我有以下csv文件:
"ID,""oldid"",""country"",""side_a"",""densdiff"
"10,32,""Afghanistan"",""Afghanistan"",""Various organizations"
在练习中我们得到了一些csv文件,其中总是格式化"清除" e.g。
"ID","oldid","country" ...
"10","32","Afghanistan" ...
我发现,分隔符是","但它有时是一个字符串(" ID,"),有时没有分隔符 (好像 : " intden"""" densdiff""" 所以我不知道如何处理最后两个引号)

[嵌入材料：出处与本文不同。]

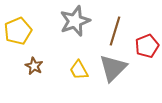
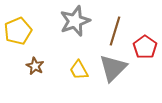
red pentagon: moved 2 px left, 1 px down; rotated 15 degrees counterclockwise
brown star: moved 1 px right
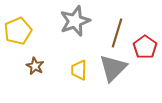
brown line: moved 2 px right, 2 px down
yellow trapezoid: rotated 30 degrees clockwise
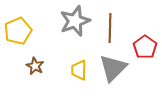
brown line: moved 7 px left, 5 px up; rotated 16 degrees counterclockwise
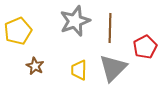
red pentagon: rotated 10 degrees clockwise
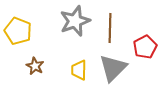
yellow pentagon: rotated 28 degrees counterclockwise
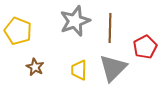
brown star: moved 1 px down
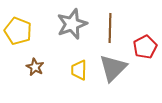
gray star: moved 3 px left, 3 px down
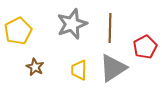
yellow pentagon: rotated 24 degrees clockwise
gray triangle: rotated 12 degrees clockwise
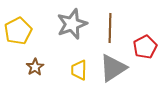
brown star: rotated 12 degrees clockwise
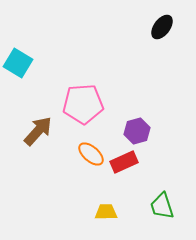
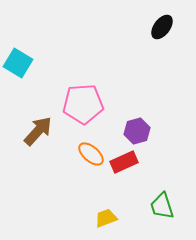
yellow trapezoid: moved 6 px down; rotated 20 degrees counterclockwise
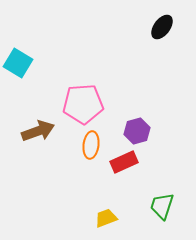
brown arrow: rotated 28 degrees clockwise
orange ellipse: moved 9 px up; rotated 56 degrees clockwise
green trapezoid: rotated 36 degrees clockwise
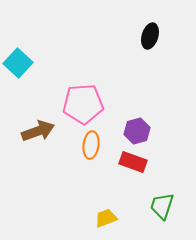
black ellipse: moved 12 px left, 9 px down; rotated 20 degrees counterclockwise
cyan square: rotated 12 degrees clockwise
red rectangle: moved 9 px right; rotated 44 degrees clockwise
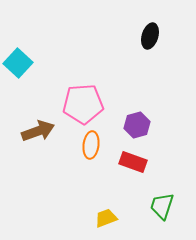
purple hexagon: moved 6 px up
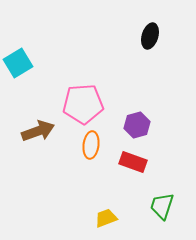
cyan square: rotated 16 degrees clockwise
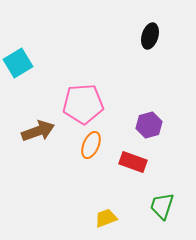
purple hexagon: moved 12 px right
orange ellipse: rotated 16 degrees clockwise
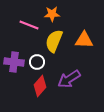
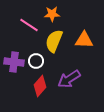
pink line: rotated 12 degrees clockwise
white circle: moved 1 px left, 1 px up
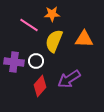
orange triangle: moved 1 px up
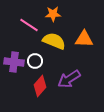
orange star: moved 1 px right
yellow semicircle: rotated 90 degrees clockwise
white circle: moved 1 px left
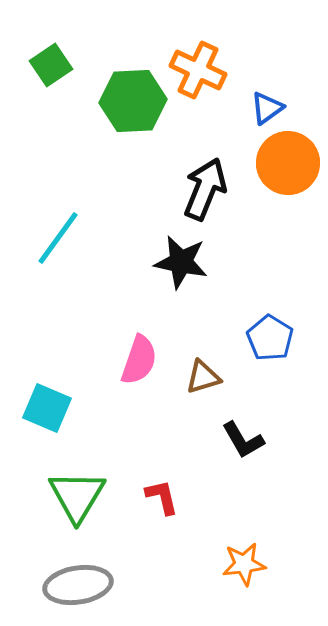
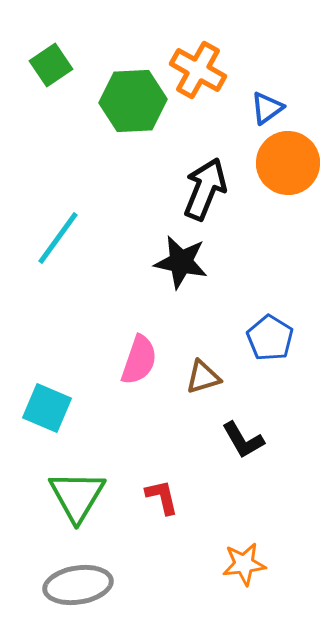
orange cross: rotated 4 degrees clockwise
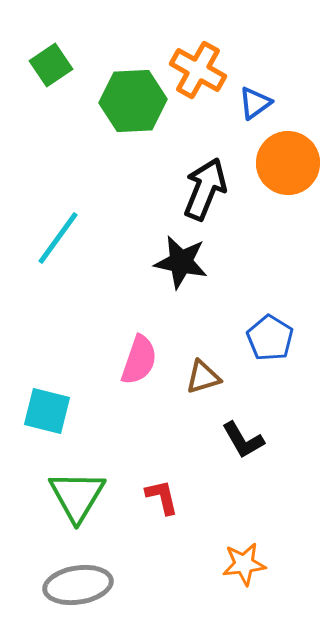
blue triangle: moved 12 px left, 5 px up
cyan square: moved 3 px down; rotated 9 degrees counterclockwise
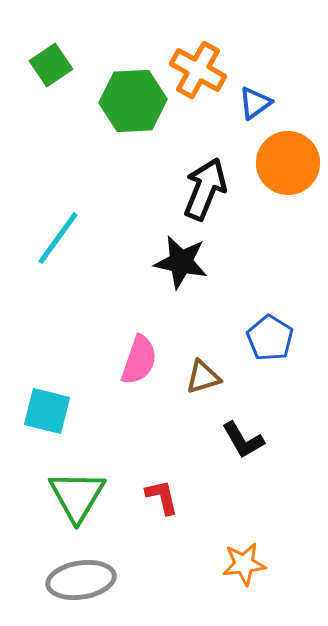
gray ellipse: moved 3 px right, 5 px up
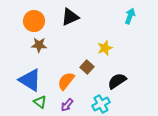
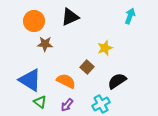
brown star: moved 6 px right, 1 px up
orange semicircle: rotated 78 degrees clockwise
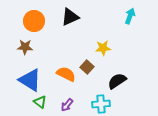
brown star: moved 20 px left, 3 px down
yellow star: moved 2 px left; rotated 14 degrees clockwise
orange semicircle: moved 7 px up
cyan cross: rotated 24 degrees clockwise
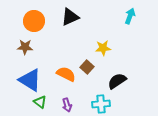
purple arrow: rotated 56 degrees counterclockwise
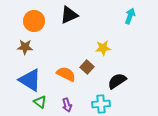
black triangle: moved 1 px left, 2 px up
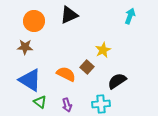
yellow star: moved 2 px down; rotated 21 degrees counterclockwise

我没有找到一个很好的网站来解释" mixed-csv-formatted"输入R.
编辑:这是完整的标题和第一行:
"ID,""oldid"",""country"",""side_a"",""side_b"",""cow"",""incompatibility"",""terr"",""begin"",""end"",""type"",""identity"",""radius"",""confarea"",""landarea"",""confland"",""rel_scope"",""distance"",""maxdist"",""mindist"",""disper"",""pop2000"",""resource"",""mountain"",""forest"",""border"",""mindisx"",""lnmndist"",""confarex"",""ln_abs_scope"",""ln_land_area"",""lnpop"",""lnconpro"",""duration"",""distx"",""location"",""mountx"",""frstx"",""lnmountx"",""lnfrstx"",""diamond"",""diadist"",""gold"",""golddist"",""oil"",""oildist"",""roadpave"",""roadtot"",""pavetot"",""paveland"",""roadland"",""disxsqr"",""mndisxsq"",""stabilit"",""rulelaw"",""nocorrup"",""lnd100km"",""pop100km"",""lnd100cr"",""pop100cr"",""landlock"",""ciffob95"",""coastden"",""intden"",""densdiff"""
下一行:
"10,32,""Afghanistan"",""Afghanistan"",""Various organizations"",700,2,"""",1978,2000,3,1,400,500,652,77,77,122,522,0,0.509999990463257,27,0,66,3,1,1,0,500,6.21460819244385,6.4800443649292,3.29583692550659,0.959037899971008,23,122,4.80402088165283,66,3,4.18965482711792,1.0986123085022,0,NA,0,NA,0,NA,2.79999995231628,21,13.3333330154419,0.429447859525681,3.22085881233215,14884,1,NA,NA,NA,0,0,0,0,1,NA,0,36,-36"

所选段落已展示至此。